# 4 equations, 4 variables

 P: 39 How do you solve the system of equations $$e^{x_{1}+y_{1}}+e^{x_{1}+y_{2}}=a_{1}$$ $$e^{x_{2}+y_{1}}+e^{x_{2}+y_{2}}=a_{2}$$ $$e^{x_{1}+y_{1}}+e^{x_{2}+y_{1}}=b_{1}$$ $$e^{x_{1}+y_{2}}+e^{x_{2}+y_{2}}=b_{2}$$ x1, x2, y1, y2 are the variables for which I want to solve the equations, a1, a2, b1, b2 are known. Context: I need to solve this in order to get the unknown maximum entropy joint probabilities $$p_{ij}=e^{-1-x_{i}-y_{j}}$$ $$\mbox{for the known marginal probabilities (}a_{i}\mbox{ and }b_{j}\mbox{).}$$ i know there is way to do this in information theory, but I need to solve it algebraically.

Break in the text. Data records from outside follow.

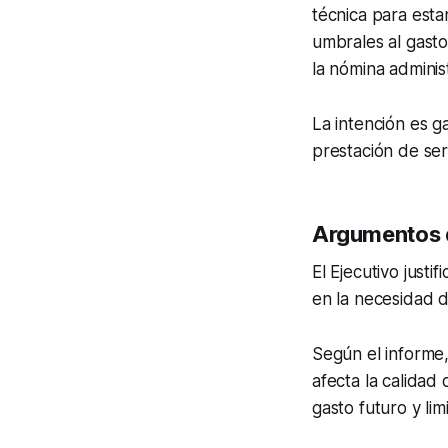
técnica para estan
umbrales al gasto
la nómina administ
La intención es g
prestación de ser
Argumentos 
El Ejecutivo justif
en la necesidad d
Según el informe,
afecta la calidad 
gasto futuro y limi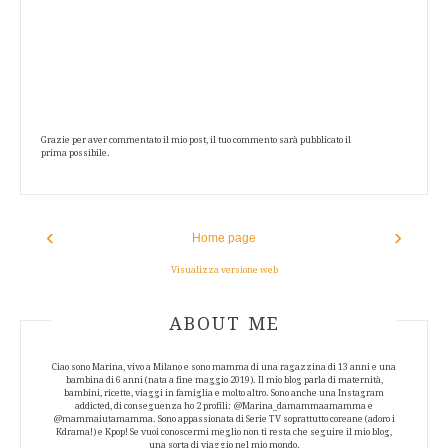
Grazie per aver commentato il mio post, il tuo commento sarà pubblicato il
prima possibile.
‹
›
Home page
Visualizza versione web
ABOUT AUTHOR
ABOUT ME
Ciao sono Marina, vivo a Milano e sono mamma di una ragazzina di 13 anni e una
bambina di 6 anni (nata a fine maggio 2019). Il mio blog parla di maternità,
bambini, ricette, viaggi in famiglia e molto altro. Sono anche una Instagram
addicted, di conseguenza ho 2 profili: @Marina_damammaamamma e
@mammaiutamamma. Sono appassionata di Serie TV soprattutto coreane (adoro i
Kdrama!) e Kpop! Se vuoi conoscermi meglio non ti resta che seguire il mio blog,
una sorta di viaggio nel mio mondo.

 P: 1,403 4 equations, 4 variables There's a problem here. First subsitute $u_1 = e^{x1}$ $v_1 = e^{y1}$ etc. Than the four equations become: $$u_1 v_1 + u_1 v_2 = a_1$$ $$u_2 v_1 + u_2 v_2 = a_2$$ $$u_1 v_1 + u_2 v_1 = b_1$$ $$u_1 v_2 + u_2 v_2 = b_2$$ No if you add the first two you get: $$u_1 v_1 + u_1 v_2 + u_2 v_1 + u_2 v_2 = a_1 + a_2$$ and if you add the last two you get $$u_1 v_1 + u_1 v_2 + u_2 v_1 + u_2 v_2 = b_1 + b_2$$ These can't both be true unless $a_1 + a_2 = b_1 + b_2$ And if that is the case, you have only 3 equations left for 4 unknowns, so there won't be an unique solution.

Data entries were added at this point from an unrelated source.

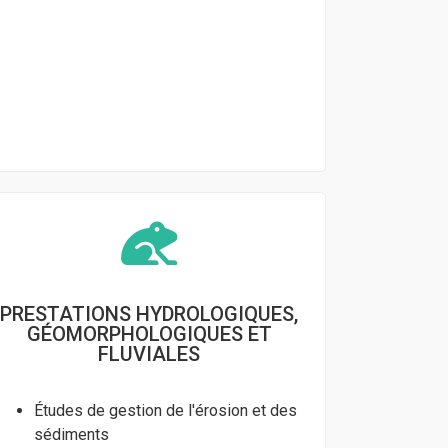
PRESTATIONS HYDROLOGIQUES,
GÉOMORPHOLOGIQUES ET
FLUVIALES
Études de gestion de l'érosion et des
sédiments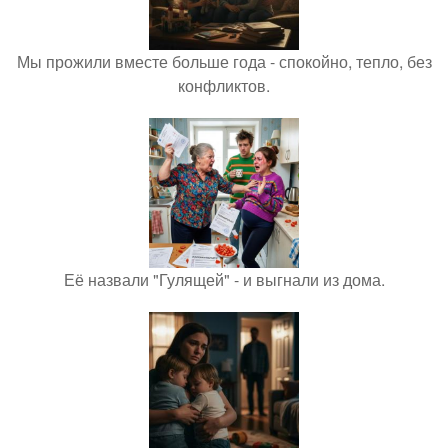
Мы прожили вместе больше года - спокойно, тепло, без
конфликтов.
Её назвали "Гулящей" - и выгнали из дома.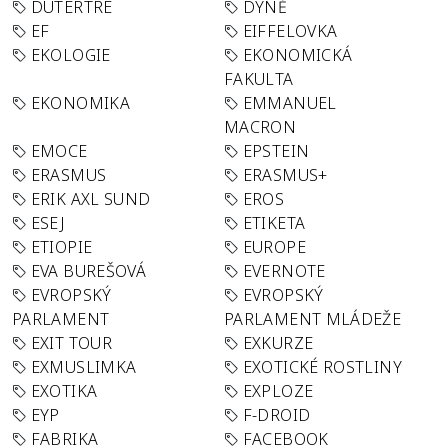
DUTERTRE
DÝNĚ
EF
EIFFELOVKA
EKOLOGIE
EKONOMICKÁ
FAKULTA
EKONOMIKA
EMMANUEL
MACRON
EMOCE
EPSTEIN
ERASMUS
ERASMUS+
ERIK AXL SUND
EROS
ESEJ
ETIKETA
ETIOPIE
EUROPE
EVA BUREŠOVÁ
EVERNOTE
EVROPSKÝ
EVROPSKÝ
PARLAMENT
PARLAMENT MLÁDEŽE
EXIT TOUR
EXKURZE
EXMUSLIMKA
EXOTICKÉ ROSTLINY
EXOTIKA
EXPLOZE
EYP
F-DROID
FABRIKA
FACEBOOK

 P: 39 Thank you! Quick reply here: yes, a1+a2=b1+b2 because they are marginal probabilities and sum to 1. Also, $$u_{1}v_{1}+u_{1}v_{2}+u_{2}v_{1}+u_{2}v_{2}=1$$ because these are the joint probabilities. Sorry! I should have mentioned that. I will be back in half an hour to report if this gives me enough information to solve the system.
 P: 1,403 If you write the equations as: $$u_1 (v_1 + v_2) = a_1$$ $$v_1 (u_1 + u_2) = b_1$$ $$(v_1 + v_2)(u_1 + u_2) = 1$$ it's easy to see if $(u_1,u_2,v_1,v_2)$ is a solution, so is $(c u_1, c u_2, \frac {v_1}{c}, \frac {v_2}{c} )$ to get a solution you can set u1 + u2 = 1 so v1 this gets you $$u_1 = c a_1$$ $$u_2 = c a_2$$ $$v_1 = \frac {b_1}{c}$$ $$v_2 = \frac {b_2}{c}$$ as the complete solution.